Dorothea Beale was also fortunate in being one of a large family. The spirit of the home seems to have been one of love and service. There was also a strong intellectual atmosphere, in which the children learnt early to love the best in literature. Her father would often read aloud to his children extracts from Shakespeare and other great writers, and from him and her mother Dorothea began early to imbibe a love of learning, and to find in literature some revelation of the great spiritual realities.
Dorothea’s education and that of the older members of the family was at first under the guidance of a governess. It must have been quite early in life that she received her first inkling of the incompetence of teachers of that day. She remembered a rapid succession of teachers whom Mrs. Beale was compelled to dismiss on account of their inability to teach. There appears to have been only one satisfactory governess, a Miss Wright, who was excellent: after she left, the girls were sent to school.
“It was a school,” says Dorothea Beale in her autobiography, “considered much above the average for sound instruction: our mistresses were women who had read and thought: they had taken pains to arrange various schemes of knowledge: yet what miserable teaching we had in many subjects: history was learned by committing to memory little manuals, rules of arithmetic were taught, but the principles were never explained. Instead of reading and learning the masterpieces of literature, we repeated week by week the Lamentations of King Hezekiah, the pretty, but somewhat weak, ‘Mother’s Picture’ of Cowper, and worse doggerel verses on the solar system.”

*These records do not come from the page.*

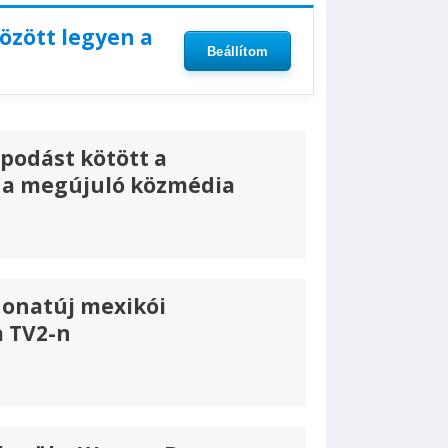
között legyen a
Beállítom
apodást kötött a
és a megújuló közmédia
onatúj mexikói
a TV2-n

At the age of thirteen Dorothea was obliged to leave school on account of ill-health. She always considered this a fortunate circumstance as it enabled her to carry on her own education. No doubt a good deal of time was lost in following the circuitous routes of all self-educators, but the grit, determination, and power to overcome difficulties thereby developed, probably more than compensated for this. Libraries, notably those of the London Institute and Crosby Hall, at this time supplied her with many good books. The Medical Book Club circulated some books of general interest. She and her sisters were also able to attend excellent lectures given at the Literary Institution, Crosby Hall, and at the Gresham Institute.
“Miss Beale never learned to play,” said Mrs. Raikes in a speech on Foundress’ Day at the College after the beloved Principal had passed away. “During her girlhood there was no hockey, tennis, net-ball, swimming or other healthy exercise for girls; and Dorothea and her sisters were thrown back for their pleasure on the joys of the mind. Not only did Dorothea Beale never play herself, but she could never quite see the need for other people to play. The playgrounds, etc., which perforce grew up round Cheltenham Ladies’ College, were always rather a stumbling-block to her, though she was wise enough to be led by those who were more in touch in this respect with the spirit of the late nineteenth and early twentieth century.
“Her reading always inclined to the solid type, and in her girlhood she came across few novels.
“Her love of reading was never allowed to dissipate itself on trivialities, and here she had a great advantage over girls of to-day, for the ephemeral literature of this age—the endless magazines and short stories—did not exist to tempt and gradually to fritter away a good literary taste.”